Problem to solve »
Your task is to transcribe all of the data below exactly, omitting the images.
*** Records shown Section Begins ***
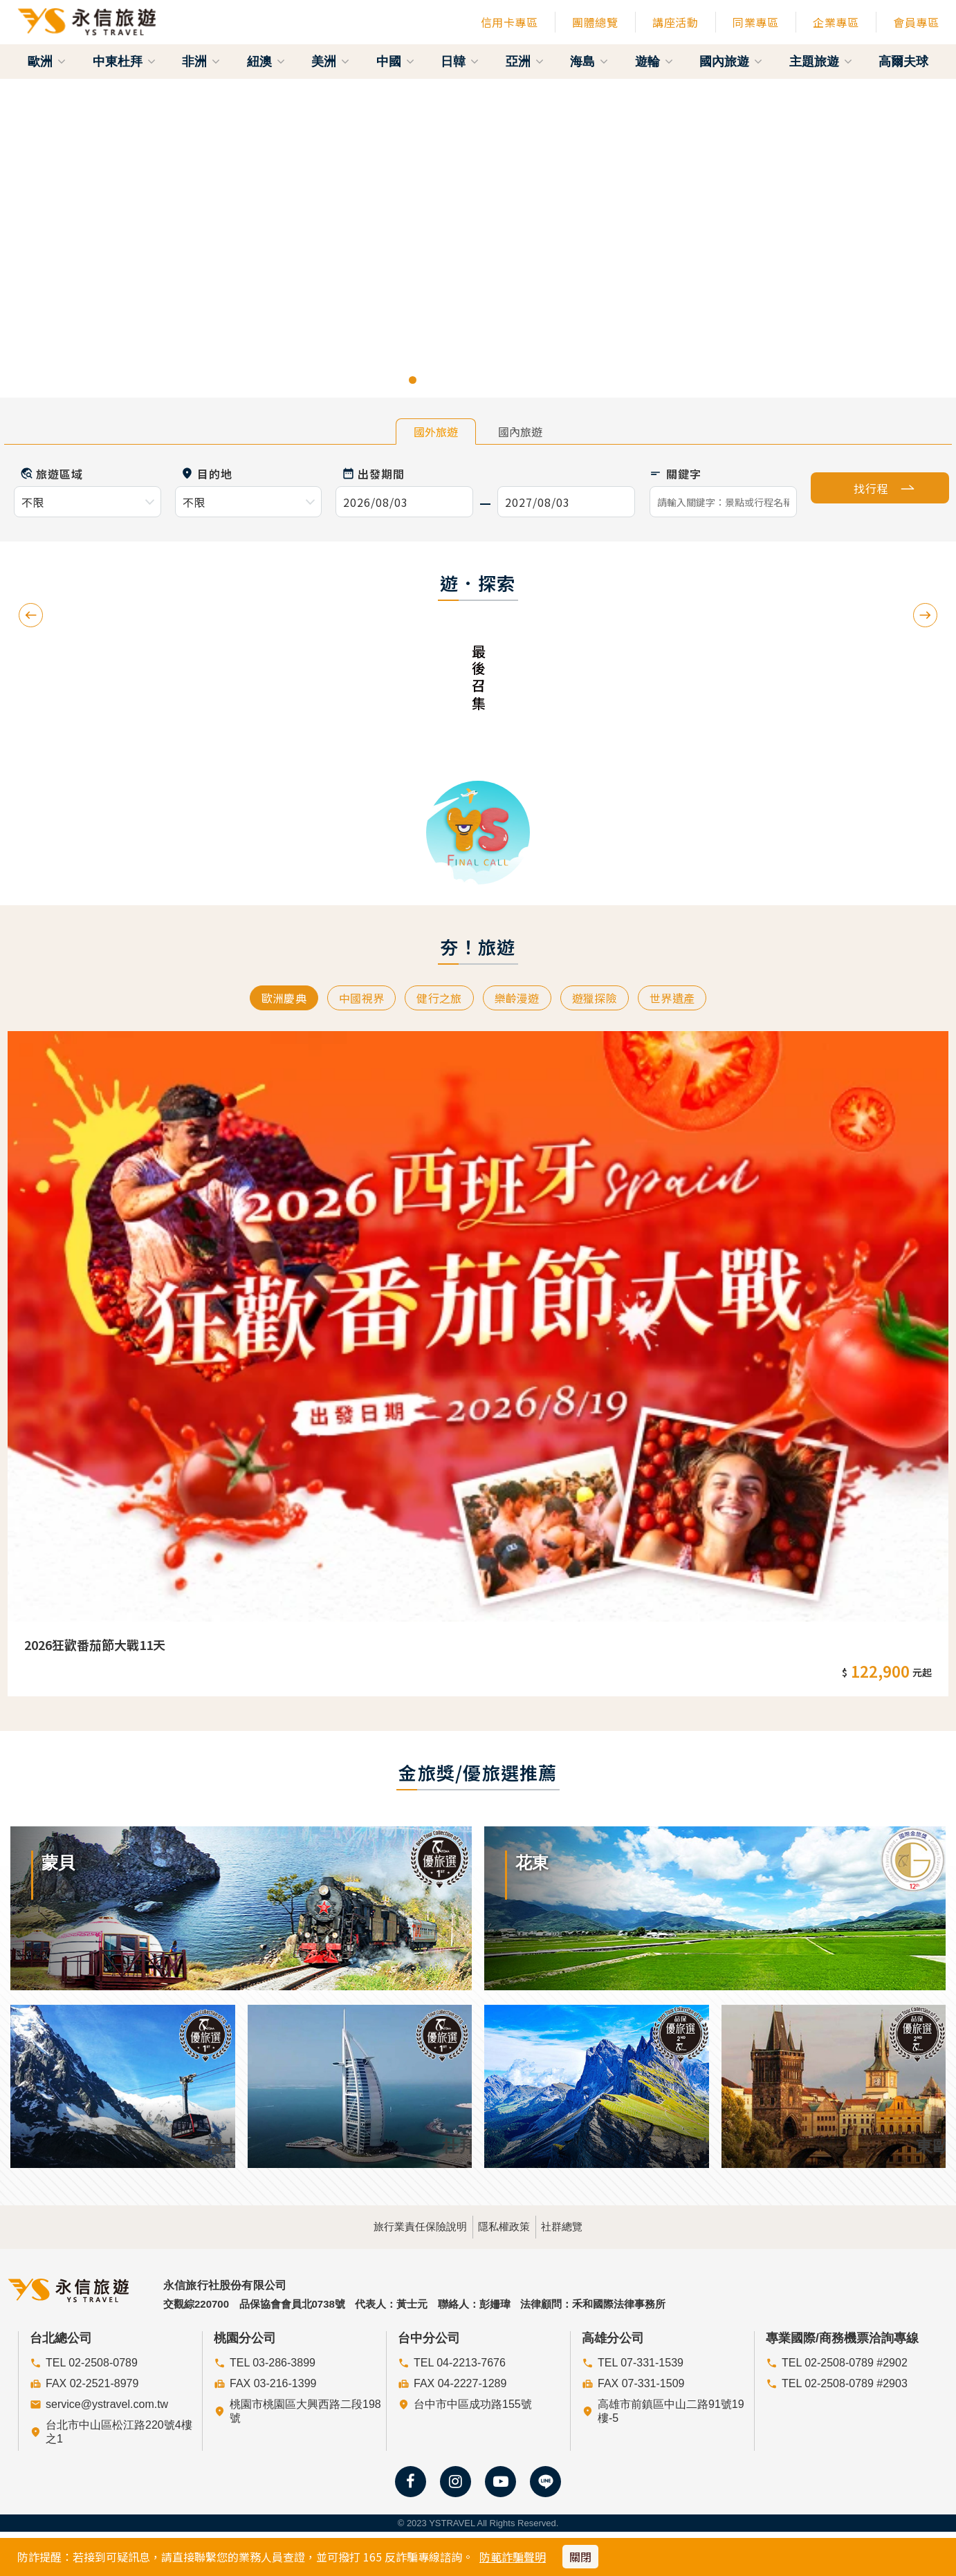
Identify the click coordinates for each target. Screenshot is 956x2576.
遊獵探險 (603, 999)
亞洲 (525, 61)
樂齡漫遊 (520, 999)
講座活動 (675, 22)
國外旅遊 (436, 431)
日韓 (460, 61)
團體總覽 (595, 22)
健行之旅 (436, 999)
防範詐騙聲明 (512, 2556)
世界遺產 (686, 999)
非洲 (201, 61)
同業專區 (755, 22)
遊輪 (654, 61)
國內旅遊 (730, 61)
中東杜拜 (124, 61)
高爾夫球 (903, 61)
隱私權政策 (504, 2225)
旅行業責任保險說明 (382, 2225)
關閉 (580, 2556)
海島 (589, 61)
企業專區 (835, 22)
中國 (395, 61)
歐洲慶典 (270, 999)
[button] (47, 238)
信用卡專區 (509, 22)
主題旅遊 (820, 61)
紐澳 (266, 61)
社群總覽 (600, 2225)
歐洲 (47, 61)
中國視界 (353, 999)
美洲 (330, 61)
*** Records shown Section Ends ***
Exercise result »
Identify the click coordinates for each target. Screenshot is 956x2576.
遊獵探險 (603, 999)
亞洲 (525, 61)
樂齡漫遊 (520, 999)
講座活動 (675, 22)
國外旅遊 (436, 431)
日韓 (460, 61)
團體總覽 (595, 22)
健行之旅 (436, 999)
防範詐騙聲明 (512, 2556)
世界遺產 (686, 999)
非洲 (201, 61)
同業專區 (755, 22)
遊輪 (654, 61)
國內旅遊 (730, 61)
中東杜拜 (124, 61)
高爾夫球 (903, 61)
隱私權政策 (504, 2225)
旅行業責任保險說明 (382, 2225)
關閉 (580, 2556)
海島 (589, 61)
企業專區 (835, 22)
中國 (395, 61)
歐洲慶典 (270, 999)
[button] (47, 238)
信用卡專區 (509, 22)
主題旅遊 (820, 61)
紐澳 (266, 61)
社群總覽 (600, 2225)
歐洲 (47, 61)
中國視界 (353, 999)
美洲 (330, 61)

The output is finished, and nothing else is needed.